Nitric oxide synthase 2 gene polymorphisms are associated with prostatic volume in Korean men with benign prostatic hyperplasia

Koo Han Yoo 1, Su Kang Kim 2, Joo-Ho Chung 2, Sung-Goo Chang 1,*
PMCID: PMC3739311  PMID: 20562898

Abstract

The precise aetiology of benign prostatic hyperplasia (BPH) remains unclear; however, it is known that immunological inflammatory processes have a role in the pathogenesis of BPH initiation and progression. Nitric oxide synthase 2 (NOS2) inducible expression is closely correlated with prostatic disease, including prostate cancer and BPH. The aim of this study was to investigate the relationship between NOS2 polymorphisms and BPH. With a cohort of 205 controls and 229 BPH subjects, we genotyped three single nucleotide polymorphisms (SNPs) in the NOS2 gene, including rs2779248 (promoter, −278 T/C), rs10459953 (5′-untranslated region) and rs2297518 (exon 16, missense, Ser608Leu), using direct sequencing and restriction fragment length polymorphism. The genotypic and allelic frequencies between control and BPH subjects were compared, and the associations among the BPH subjects were analyzed. SNPStats, SNPAnalyzer and HelixTree programmes were used to analyze SNPs. There was no association on SNPs between control and BPH subjects. When BPH subjects were analyzed, there was no association on SNPs between the low and high prostate-specific antigen groups. However, one SNP (rs10459953, odds ratio [OR] = 0.44, 95% confidence interval [CI] = 0.29–0.65, P < 0.0001, in codominant model; OR = 0.23, 95% CI = 0.12–0.46, P < 0.0001, in dominant model; and OR = 0.46, 95% CI = 0.24–0.86, P = 0.015, in recessive model) was associated with prostatic volume in BPH. We detected a strong association in genotype frequencies of NOS2 SNP (rs10459953) between subjects with small and large prostatic volume in BPH. The result suggests that NOS2 may be associated with prostatic volume in BPH.
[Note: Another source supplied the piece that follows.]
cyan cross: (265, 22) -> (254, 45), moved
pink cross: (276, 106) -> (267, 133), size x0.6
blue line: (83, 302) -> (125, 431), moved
Keywords: benign prostatic hyperplasia, nitric oxide synthase 2, single nucleotide polymorphism

Introduction

Benign prostatic hyperplasia (BPH) is a pathological process that contributes to lower urinary tract symptoms (LUTS) in older men. The prevalence of BPH in Western countries is estimated at 40%–70% and in the Korean population at ∼40% 1, 2. Recent study strongly suggests that BPH is an autoimmune inflammatory disease 3. In most prostatic diseases, immunological processes and inflammation have a role in the pathogenesis of disease initiation and/or progression. Immune inflammation-induced tissue alterations may accompany chronic processes of repetitive wound healing. Experimental investigations of prostatitis in mice and rats suggest that it is caused by an autoimmune response, with genetics as a contributing factor 4, 5, 6. Inflammation-related molecules, such as interleukins (ILs), are associated with the development of BPH, and this association influences the therapeutic response of patients 7.

Nitric oxide (NO) is synthesized in various tissues through the conversion of L-arginine into L-citrulline 8. The enzyme catalysing this reaction is designated as NO synthase (NOS) and exists in various forms: neuronal NOS (nNOS), produced by the gene nitric oxide synthase 1 (NOS1); endothelial NOS (eNOS), produced by the gene nitric oxide synthase 3 (NOS3); and inducible NOS (iNOS), produced by the gene nitric oxide synthase 2 (NOS2) 9, 10, 11. The iNOS form is expressed in a number of cell types after stimulation by immune and inflammatory cytokines, as well as free radicals generated in the early stages of apoptosis and necrosis.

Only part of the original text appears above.